- ene 14, 2009 • 09:46h
- 24 comentarios
A Carlos Alberto Montaner
Primer strike
Rolando era un tipo fenomenal, estudiaba en la escuela de Arte y tenía la capacidad de adaptarse a cualquier escena. Sin importar de lo que se hablara en su presencia, Rolando siempre disertaba, docto, y apoyaba su versatilidad con un lenguaje corporal que no dejaba lugar a dudas. Pasaba por deportista a ingeniero con la misma facilidad que el Zelig de Allen. Así impuso su presencia en todas las tertulias habaneras, describiendo razas de perros, rompiendo récords panamericanos o compartiendo batallas con famosos generales.
Los Marón eran trabajadores del ICAIC; padre e hijo alimentaban sus fantasías con la posibilidad de convertirse en ladrones emergentes y robarse los cuadros de pintores famosos que el edificio principal exhibía en sus paredes. Decidieron encontrar un cómplice, alguien versado en arte que pudiera clasificar las mejores pinturas y tuviera cómo venderlas luego. Los delincuentes improvisados quedaron encandilados con el especulador internacional de arte que, con pipa inglesa en la mano, les acompañó por cada pasillo de la institución y con disimulo les marcaba las obras que deberían sustraer. El actuar temerario del supuesto corredor de arte no terminó con la visita al ICAIC; el tipo además recibió en su casa a los Marón y les auguró ganancias millonarias. Pero la operación debería ser rápida porque los clientes apremiaban.

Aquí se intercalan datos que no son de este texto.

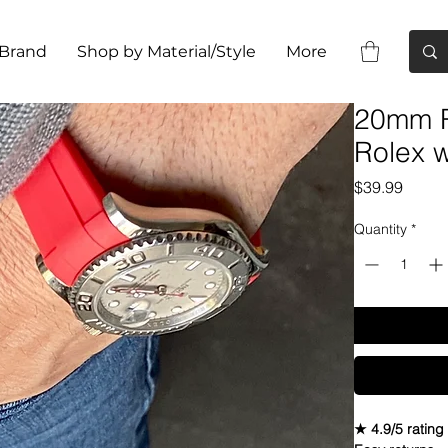
 Brand
Shop by Material/Style
More
20mm R
Rolex 
Price
$39.99
Quantity
*
★ 4.9/5 rating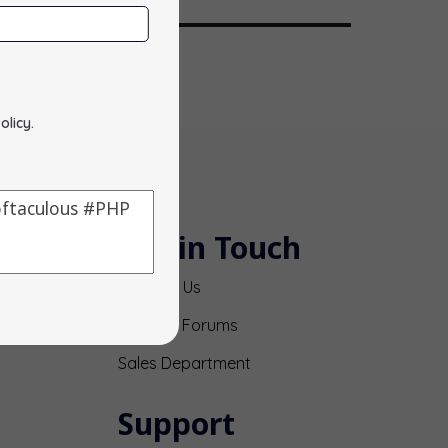
olicy
.
Get in Touch
Contact Us
Support Forums
Sales Department
Support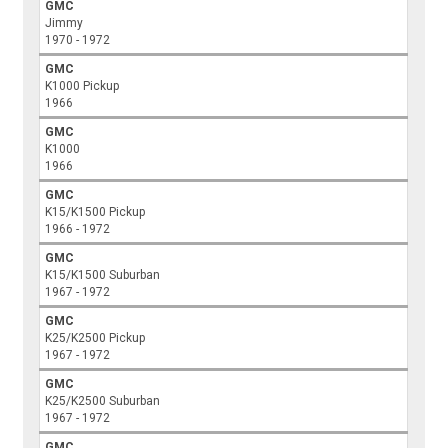
GMC
Jimmy
1970 - 1972
GMC
K1000 Pickup
1966
GMC
K1000
1966
GMC
K15/K1500 Pickup
1966 - 1972
GMC
K15/K1500 Suburban
1967 - 1972
GMC
K25/K2500 Pickup
1967 - 1972
GMC
K25/K2500 Suburban
1967 - 1972
GMC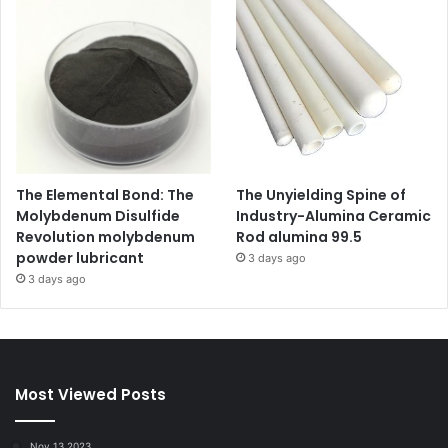
The Elemental Bond: The
The Unyielding Spine of
Molybdenum Disulfide
Industry-Alumina Ceramic
Revolution molybdenum
Rod alumina 99.5
powder lubricant
3 days ago
3 days ago
Most Viewed Posts
Nov 13,2023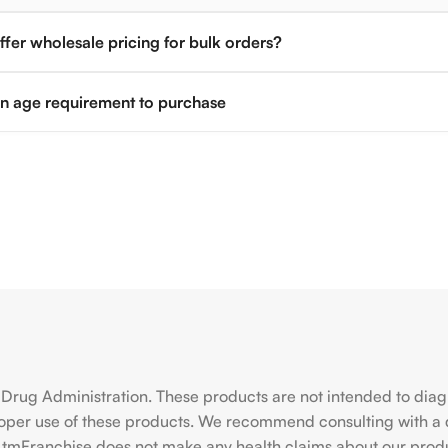
fer wholesale pricing for bulk orders?
 an age requirement to purchase
rug Administration. These products are not intended to diagno
roper use of these products. We recommend consulting with a 
hiAtmFranchise does not make any health claims about our pro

Rolando se metió tanto en su fantasía de traficante profesional que no soltó el personaje y se volvió su tema recurrente en cuanta reunión, fiesta o grupo tuviera a su alcance.
Coincidiendo en el tiempo con la fábula de Rolando, unos capos profesionales sí robaron los cuadros, procedieron sin dejar señas y sólo quedaron las paredes desnudas como pruebas del delito consumado.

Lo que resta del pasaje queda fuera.